■ Stored data entries
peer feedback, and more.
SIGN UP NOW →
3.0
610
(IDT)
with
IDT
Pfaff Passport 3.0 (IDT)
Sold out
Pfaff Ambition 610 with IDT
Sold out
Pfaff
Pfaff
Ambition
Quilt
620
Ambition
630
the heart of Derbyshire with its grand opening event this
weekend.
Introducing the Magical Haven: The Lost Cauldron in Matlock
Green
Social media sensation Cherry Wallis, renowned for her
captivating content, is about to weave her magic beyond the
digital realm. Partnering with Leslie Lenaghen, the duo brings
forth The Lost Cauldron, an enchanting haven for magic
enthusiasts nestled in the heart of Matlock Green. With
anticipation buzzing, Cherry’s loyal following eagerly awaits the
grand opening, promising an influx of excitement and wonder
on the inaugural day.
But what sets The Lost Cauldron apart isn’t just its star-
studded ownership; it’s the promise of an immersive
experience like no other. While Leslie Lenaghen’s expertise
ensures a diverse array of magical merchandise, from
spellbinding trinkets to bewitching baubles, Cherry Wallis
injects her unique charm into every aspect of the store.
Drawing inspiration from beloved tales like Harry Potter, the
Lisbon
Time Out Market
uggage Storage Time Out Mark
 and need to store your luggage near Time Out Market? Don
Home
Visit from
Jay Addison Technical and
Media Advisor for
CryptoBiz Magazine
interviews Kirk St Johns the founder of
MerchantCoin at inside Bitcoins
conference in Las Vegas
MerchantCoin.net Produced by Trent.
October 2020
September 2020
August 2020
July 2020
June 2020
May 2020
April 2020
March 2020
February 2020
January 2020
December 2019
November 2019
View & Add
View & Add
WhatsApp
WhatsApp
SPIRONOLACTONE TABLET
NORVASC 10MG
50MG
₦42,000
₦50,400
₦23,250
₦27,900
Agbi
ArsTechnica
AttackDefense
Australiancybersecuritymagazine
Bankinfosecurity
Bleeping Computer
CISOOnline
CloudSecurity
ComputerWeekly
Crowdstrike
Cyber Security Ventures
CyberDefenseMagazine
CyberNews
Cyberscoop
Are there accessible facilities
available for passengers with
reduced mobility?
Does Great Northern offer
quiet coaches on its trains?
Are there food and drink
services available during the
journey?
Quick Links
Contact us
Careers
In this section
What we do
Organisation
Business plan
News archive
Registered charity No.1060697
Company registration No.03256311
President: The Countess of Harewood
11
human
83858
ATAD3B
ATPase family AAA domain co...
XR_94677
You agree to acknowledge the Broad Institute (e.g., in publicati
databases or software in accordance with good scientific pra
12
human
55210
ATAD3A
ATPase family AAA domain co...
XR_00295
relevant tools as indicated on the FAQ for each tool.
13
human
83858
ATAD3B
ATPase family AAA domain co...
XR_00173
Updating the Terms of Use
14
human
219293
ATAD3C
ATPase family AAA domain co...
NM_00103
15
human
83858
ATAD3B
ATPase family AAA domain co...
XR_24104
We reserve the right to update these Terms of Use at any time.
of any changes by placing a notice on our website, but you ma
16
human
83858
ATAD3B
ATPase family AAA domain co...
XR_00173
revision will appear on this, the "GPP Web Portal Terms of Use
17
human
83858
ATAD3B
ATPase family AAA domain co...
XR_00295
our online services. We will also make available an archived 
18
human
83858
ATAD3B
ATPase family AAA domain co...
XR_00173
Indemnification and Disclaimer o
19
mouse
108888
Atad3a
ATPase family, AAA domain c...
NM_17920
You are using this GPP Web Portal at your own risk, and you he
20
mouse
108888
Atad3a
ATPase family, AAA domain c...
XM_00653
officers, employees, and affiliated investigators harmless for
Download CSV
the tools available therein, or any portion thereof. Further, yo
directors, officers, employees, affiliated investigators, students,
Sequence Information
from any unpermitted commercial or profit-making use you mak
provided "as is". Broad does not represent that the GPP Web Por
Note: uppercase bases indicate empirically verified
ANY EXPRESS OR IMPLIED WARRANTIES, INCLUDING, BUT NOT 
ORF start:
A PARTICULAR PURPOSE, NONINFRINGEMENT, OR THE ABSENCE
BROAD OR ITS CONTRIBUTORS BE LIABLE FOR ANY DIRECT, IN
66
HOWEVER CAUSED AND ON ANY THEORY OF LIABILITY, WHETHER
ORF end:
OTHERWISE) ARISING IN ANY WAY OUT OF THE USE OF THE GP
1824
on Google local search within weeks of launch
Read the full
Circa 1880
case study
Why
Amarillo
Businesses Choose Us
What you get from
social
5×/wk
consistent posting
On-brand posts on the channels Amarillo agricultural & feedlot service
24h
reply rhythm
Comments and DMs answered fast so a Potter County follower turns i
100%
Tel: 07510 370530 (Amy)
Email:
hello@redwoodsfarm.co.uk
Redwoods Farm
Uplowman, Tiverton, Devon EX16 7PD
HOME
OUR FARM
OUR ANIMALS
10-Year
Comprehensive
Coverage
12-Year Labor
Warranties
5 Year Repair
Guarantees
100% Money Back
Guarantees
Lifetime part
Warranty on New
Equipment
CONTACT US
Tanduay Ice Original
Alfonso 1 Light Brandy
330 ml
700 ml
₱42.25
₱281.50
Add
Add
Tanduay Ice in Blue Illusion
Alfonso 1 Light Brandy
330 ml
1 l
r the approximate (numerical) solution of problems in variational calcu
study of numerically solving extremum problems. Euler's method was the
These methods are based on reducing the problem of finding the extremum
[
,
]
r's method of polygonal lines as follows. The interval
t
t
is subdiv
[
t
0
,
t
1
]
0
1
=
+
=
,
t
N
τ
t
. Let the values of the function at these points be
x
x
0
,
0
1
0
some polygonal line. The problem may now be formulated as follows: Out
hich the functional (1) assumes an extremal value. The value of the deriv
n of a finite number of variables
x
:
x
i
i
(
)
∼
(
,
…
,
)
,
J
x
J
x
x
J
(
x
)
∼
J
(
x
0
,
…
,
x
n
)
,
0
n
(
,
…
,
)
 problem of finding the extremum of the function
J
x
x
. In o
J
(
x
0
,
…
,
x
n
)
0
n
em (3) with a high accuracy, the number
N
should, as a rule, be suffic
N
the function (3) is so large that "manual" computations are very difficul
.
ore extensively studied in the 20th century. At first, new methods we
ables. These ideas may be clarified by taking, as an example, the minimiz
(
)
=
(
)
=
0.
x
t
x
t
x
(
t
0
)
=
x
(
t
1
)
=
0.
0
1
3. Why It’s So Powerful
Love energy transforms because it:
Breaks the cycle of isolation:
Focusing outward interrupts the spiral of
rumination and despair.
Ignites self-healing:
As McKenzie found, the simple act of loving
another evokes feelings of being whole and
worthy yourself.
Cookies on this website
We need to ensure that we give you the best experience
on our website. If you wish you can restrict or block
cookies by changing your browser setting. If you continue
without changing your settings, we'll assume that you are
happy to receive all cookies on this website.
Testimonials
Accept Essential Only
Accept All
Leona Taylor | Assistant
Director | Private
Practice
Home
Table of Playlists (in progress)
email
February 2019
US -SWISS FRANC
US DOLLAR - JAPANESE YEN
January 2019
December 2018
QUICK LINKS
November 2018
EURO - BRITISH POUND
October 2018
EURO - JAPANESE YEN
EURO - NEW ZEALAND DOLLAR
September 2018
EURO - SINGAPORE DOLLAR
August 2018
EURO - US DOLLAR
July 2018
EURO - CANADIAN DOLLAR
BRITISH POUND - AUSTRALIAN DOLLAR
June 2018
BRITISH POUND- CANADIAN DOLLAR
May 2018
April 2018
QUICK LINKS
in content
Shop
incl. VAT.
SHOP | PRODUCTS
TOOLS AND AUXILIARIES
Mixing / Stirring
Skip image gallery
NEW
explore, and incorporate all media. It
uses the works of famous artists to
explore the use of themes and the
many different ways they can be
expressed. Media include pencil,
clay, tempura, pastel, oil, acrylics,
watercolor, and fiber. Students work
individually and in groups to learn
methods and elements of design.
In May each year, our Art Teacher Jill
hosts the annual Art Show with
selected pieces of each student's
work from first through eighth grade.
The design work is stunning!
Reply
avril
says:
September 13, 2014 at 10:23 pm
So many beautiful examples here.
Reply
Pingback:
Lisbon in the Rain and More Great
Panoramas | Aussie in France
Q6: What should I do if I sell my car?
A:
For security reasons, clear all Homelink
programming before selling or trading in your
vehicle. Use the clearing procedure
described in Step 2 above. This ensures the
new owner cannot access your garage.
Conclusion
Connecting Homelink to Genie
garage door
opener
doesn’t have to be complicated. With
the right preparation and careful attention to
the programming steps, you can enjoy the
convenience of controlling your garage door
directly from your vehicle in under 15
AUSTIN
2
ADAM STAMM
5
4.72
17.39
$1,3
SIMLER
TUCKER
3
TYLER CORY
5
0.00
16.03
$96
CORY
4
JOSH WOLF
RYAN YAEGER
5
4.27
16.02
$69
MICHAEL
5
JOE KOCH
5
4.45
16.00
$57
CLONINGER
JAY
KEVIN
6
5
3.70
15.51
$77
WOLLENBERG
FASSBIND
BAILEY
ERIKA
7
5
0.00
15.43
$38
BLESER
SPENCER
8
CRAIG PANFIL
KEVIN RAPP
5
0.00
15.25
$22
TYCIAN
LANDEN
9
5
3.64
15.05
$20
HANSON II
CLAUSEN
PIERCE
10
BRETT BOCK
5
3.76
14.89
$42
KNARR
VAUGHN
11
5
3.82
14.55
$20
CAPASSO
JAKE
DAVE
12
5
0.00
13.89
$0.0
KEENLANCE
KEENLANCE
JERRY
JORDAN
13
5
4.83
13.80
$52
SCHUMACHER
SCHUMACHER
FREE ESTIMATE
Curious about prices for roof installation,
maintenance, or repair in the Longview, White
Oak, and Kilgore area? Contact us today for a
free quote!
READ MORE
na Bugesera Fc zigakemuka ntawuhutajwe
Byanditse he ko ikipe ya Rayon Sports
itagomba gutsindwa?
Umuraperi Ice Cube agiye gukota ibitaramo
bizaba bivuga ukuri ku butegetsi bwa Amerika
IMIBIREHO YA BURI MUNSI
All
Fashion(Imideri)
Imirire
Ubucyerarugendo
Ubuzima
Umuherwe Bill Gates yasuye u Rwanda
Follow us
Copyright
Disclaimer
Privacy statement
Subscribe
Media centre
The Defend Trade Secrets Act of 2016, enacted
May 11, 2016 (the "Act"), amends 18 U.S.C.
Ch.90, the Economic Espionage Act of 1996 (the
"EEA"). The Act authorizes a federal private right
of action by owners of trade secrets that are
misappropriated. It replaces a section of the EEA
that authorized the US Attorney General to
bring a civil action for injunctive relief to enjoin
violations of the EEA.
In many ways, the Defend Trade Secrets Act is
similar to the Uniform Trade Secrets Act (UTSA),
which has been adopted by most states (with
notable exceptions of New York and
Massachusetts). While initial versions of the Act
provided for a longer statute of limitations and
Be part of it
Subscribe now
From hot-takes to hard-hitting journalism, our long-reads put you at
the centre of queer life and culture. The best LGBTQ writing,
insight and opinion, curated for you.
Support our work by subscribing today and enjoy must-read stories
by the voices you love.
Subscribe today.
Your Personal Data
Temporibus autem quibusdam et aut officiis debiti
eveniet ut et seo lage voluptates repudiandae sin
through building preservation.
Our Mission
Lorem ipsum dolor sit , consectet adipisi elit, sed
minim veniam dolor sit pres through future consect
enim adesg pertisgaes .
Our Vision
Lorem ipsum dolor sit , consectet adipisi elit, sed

■ Work instruction
When a line contains the string "door", copy it from the records.

■ Answer box
garage door
convenience of controlling your garage door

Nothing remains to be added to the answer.